● Provided information:
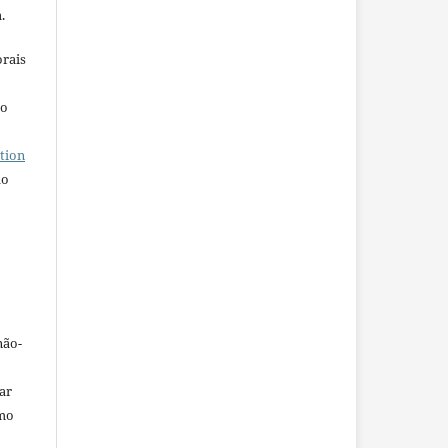
.
orais
ho
tion
do
não-
car
omo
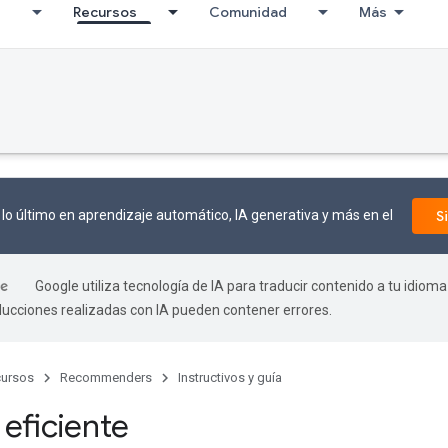
I
Recursos
Comunidad
Más
lo último en aprendizaje automático, IA generativa y más en el
S
Google utiliza tecnología de IA para traducir contenido a tu idioma
aducciones realizadas con IA pueden contener errores.
ursos
Recommenders
Instructivos y guía
 eficiente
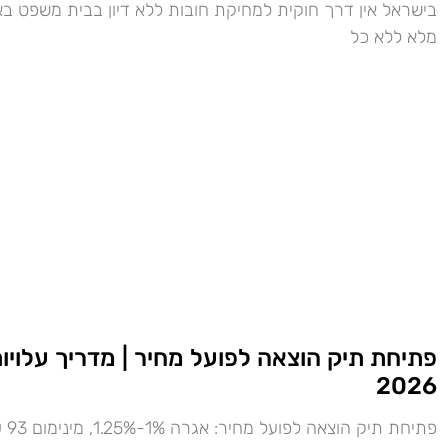
בישראל אין דרך חוקית למחיקת חובות ללא דיון בבית משפט בא
מלא ללא כל
פתיחת תיק הוצאה לפועל מחיר | מדריך עלויו
2026
פתיחת תיק הוצאה לפ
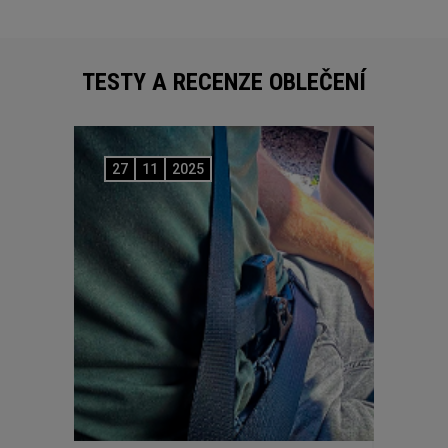
TESTY A RECENZE OBLEČENÍ
27
11
2025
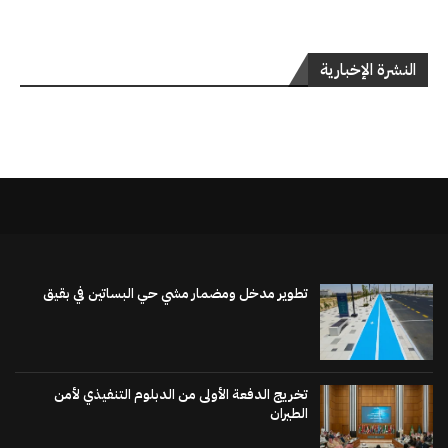
النشرة الإخبارية
تطوير مدخل ومضمار مشي حي البساتين في بقيق
تخريج الدفعة الأولى من الدبلوم التنفيذي لأمن
الطيران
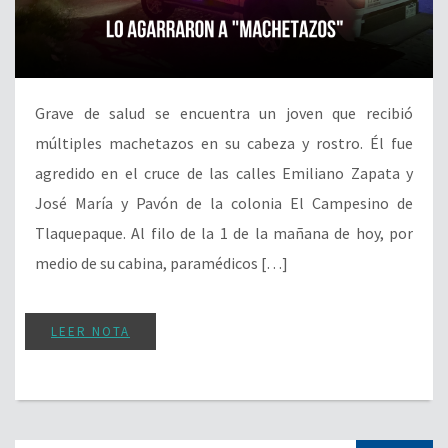
Grave de salud se encuentra un joven que recibió
múltiples machetazos en su cabeza y rostro. Él fue
agredido en el cruce de las calles Emiliano Zapata y
José María y Pavón de la colonia El Campesino de
Tlaquepaque. Al filo de la 1 de la mañana de hoy, por
medio de su cabina, paramédicos […]
LEER NOTA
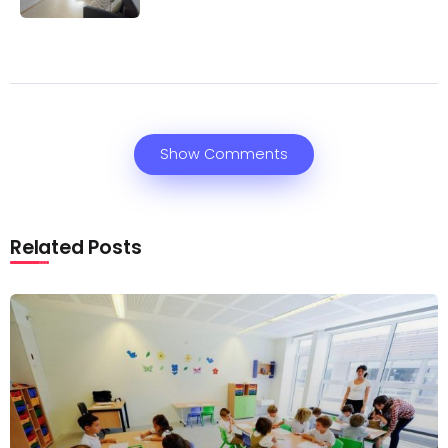
Show Comments
Related Posts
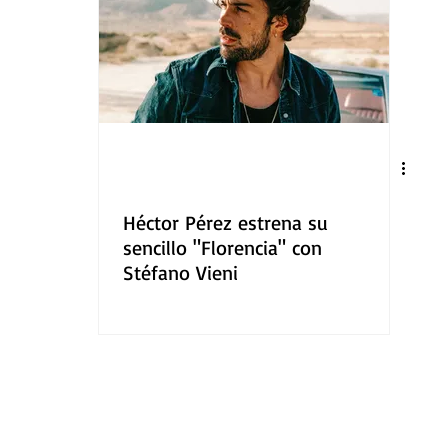
Héctor Pérez estrena su
sencillo "Florencia" con
Stéfano Vieni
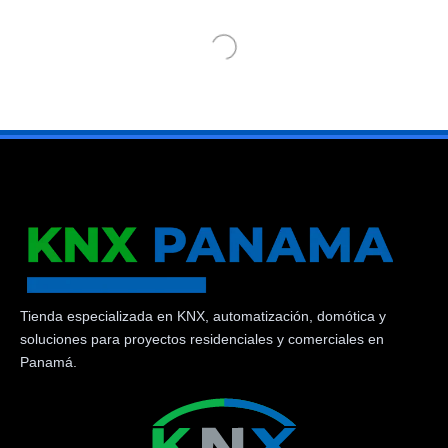
Tienda especializada en KNX, automatización, domótica y
soluciones para proyectos residenciales y comerciales en
Panamá.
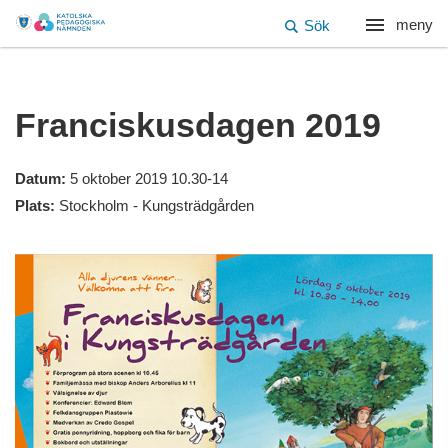
meny
Sök
Franciskusdagen 2019
Datum:
5 oktober 2019 10.30-14
Plats:
Stockholm - Kungsträdgården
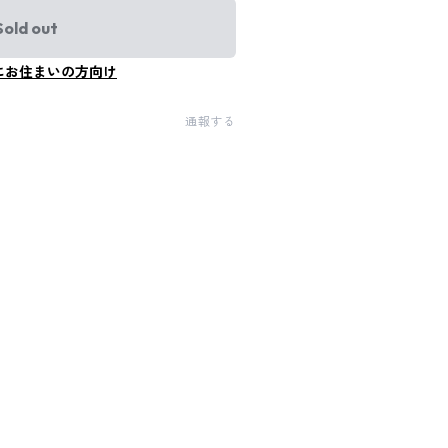
Sold out
にお住まいの方向け
通報する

● Prompt: Only a number is wanted here: how many lines above hold the string "הוצאה"?

● Answer for this exercise: 2